Em Minas Gerais, o desembargador Magid Nauef Láuar, que absolveu um homem acusado de estupro de uma menina de 12 anos, reviu sua decisão. Na quarta-feira (25), ele emitiu uma ordem de prisão contra o suspeito e a mãe da menina. A detenção ocorreu no Triângulo Mineiro, na cidade de Indianópolis.

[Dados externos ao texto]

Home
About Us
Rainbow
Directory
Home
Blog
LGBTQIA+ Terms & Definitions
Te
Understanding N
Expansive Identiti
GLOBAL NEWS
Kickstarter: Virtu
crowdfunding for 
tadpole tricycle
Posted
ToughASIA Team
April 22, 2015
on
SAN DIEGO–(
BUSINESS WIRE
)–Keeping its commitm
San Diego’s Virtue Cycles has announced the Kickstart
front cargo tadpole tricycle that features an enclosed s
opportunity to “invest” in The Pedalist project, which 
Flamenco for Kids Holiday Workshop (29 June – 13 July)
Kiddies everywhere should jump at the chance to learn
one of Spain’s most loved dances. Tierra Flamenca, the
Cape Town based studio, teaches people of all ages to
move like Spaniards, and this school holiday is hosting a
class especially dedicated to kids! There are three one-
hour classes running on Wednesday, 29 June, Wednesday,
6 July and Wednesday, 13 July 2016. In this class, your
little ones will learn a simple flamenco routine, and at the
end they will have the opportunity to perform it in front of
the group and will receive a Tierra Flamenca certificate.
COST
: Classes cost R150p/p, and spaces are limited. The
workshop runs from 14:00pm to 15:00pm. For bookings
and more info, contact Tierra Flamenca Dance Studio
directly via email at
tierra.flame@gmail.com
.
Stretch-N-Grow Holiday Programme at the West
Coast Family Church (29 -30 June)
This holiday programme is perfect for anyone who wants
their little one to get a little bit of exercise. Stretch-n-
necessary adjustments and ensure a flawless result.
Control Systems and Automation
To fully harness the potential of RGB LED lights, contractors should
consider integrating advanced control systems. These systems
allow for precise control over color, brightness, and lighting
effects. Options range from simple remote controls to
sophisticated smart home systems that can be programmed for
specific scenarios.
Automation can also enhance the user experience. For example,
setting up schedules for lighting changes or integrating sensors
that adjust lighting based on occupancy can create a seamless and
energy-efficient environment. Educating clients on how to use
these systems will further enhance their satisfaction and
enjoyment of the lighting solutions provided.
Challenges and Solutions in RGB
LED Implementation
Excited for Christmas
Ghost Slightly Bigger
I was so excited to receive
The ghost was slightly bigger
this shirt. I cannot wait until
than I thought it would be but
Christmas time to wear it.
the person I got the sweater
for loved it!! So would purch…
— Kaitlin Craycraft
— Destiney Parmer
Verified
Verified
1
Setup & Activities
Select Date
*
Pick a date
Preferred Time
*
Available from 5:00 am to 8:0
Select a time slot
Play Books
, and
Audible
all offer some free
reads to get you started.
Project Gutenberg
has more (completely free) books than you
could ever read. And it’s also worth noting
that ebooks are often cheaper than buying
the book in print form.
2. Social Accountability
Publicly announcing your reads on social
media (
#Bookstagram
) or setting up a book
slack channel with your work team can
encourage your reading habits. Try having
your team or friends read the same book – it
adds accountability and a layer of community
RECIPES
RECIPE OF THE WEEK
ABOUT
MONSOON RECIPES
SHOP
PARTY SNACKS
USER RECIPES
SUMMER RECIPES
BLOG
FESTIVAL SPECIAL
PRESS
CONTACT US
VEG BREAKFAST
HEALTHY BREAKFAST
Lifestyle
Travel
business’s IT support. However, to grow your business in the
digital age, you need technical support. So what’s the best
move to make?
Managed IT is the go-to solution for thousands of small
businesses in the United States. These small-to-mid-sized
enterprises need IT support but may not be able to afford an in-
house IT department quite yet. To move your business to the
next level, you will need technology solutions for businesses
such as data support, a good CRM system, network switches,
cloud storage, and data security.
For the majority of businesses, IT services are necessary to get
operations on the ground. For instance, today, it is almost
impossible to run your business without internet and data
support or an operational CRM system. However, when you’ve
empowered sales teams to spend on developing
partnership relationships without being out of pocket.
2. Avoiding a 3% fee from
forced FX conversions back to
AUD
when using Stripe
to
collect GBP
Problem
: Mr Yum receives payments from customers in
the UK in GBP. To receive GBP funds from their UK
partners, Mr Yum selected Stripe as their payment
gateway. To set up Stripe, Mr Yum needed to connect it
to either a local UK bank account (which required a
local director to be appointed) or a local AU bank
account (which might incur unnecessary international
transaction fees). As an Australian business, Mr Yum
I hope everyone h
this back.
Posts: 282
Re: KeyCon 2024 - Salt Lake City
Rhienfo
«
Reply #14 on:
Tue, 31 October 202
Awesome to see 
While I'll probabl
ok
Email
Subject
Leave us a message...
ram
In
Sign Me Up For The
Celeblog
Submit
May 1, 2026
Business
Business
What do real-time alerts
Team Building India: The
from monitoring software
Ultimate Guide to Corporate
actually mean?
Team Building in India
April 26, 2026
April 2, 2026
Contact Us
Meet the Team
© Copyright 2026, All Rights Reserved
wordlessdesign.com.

O desembargador reconsiderou o voto de absolvição que deu duas semanas atrás, alegando que reexaminou o caso “com maior profundidade”. Ele destacou a disparidade de idade entre o acusado, então com 35 anos, e a menina, que tinha 12 anos na época, o que resultava na “vulnerabilidade e incapacidade da menor de discernir e expressar validamente sua vontade de se relacionar com um adulto”.
No começo de fevereiro, os desembargadores Magid Láuar e Walner Milward Azevedo votaram a favor de absolver o homem e a mãe da menina. Apenas a desembargadora Karin Emmerich votou contra a absolvição.
O homem e a mãe da menina foram condenados a 9 anos e 4 meses de prisão por estupro de vulnerável após o caso ter sido levado ao tribunal em 2024 por uma denúncia do Conselho Tutelar. Conforme alegado pelo Ministério Público, o homem fornecia dinheiro e presentes para a família da menina em troca do consentimento para o relacionamento.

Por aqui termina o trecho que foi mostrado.